Microsoft's Azure Data engineering team is seeking a Senior Site Reliability Engineer to join their databases team, specifically working on Azure Cosmos DB. This role is crucial in maintaining Microsoft's operational Database systems and ensuring high availability and performance. The position offers an opportunity to work with cutting-edge technology in a globally distributed, massively scalable database service. The ideal candidate will focus on automating root cause analysis, implementing proactive issue resolution, and maintaining strict Service Level Objectives (SLOs).
The role involves working with enterprise-level customers, handling service escalations, and driving innovative solutions for service reliability. You'll be part of a team that values diversity and different perspectives, working in a hybrid environment with up to 50% work from home flexibility. The position requires strong technical expertise in software engineering or systems administration, with a focus on large-scale distributed systems.

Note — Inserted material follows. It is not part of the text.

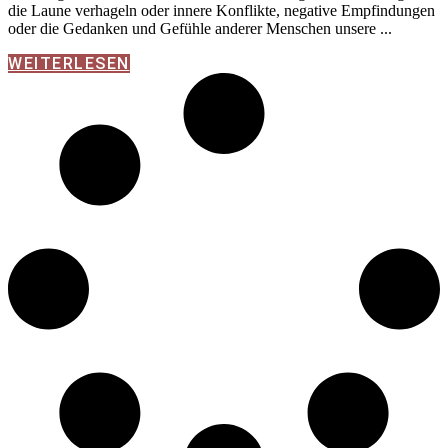
die Laune verhageln oder innere Konflikte, negative Empfindungen
oder die Gedanken und Gefühle anderer Menschen unsere
WEITERLESEN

As an SRE at Microsoft, you'll be responsible for analyzing massive amounts of telemetry data, implementing automation solutions, and ensuring service reliability. The role offers competitive compensation, comprehensive benefits, and the opportunity to work with talented engineers in a startup-like environment within Microsoft. You'll be at the forefront of building and shaping the Livesite Automation and AI Ops stack in Cosmos DB, making a significant impact on critical systems used in Healthcare, Retail, Telecommunications, and IoT sectors.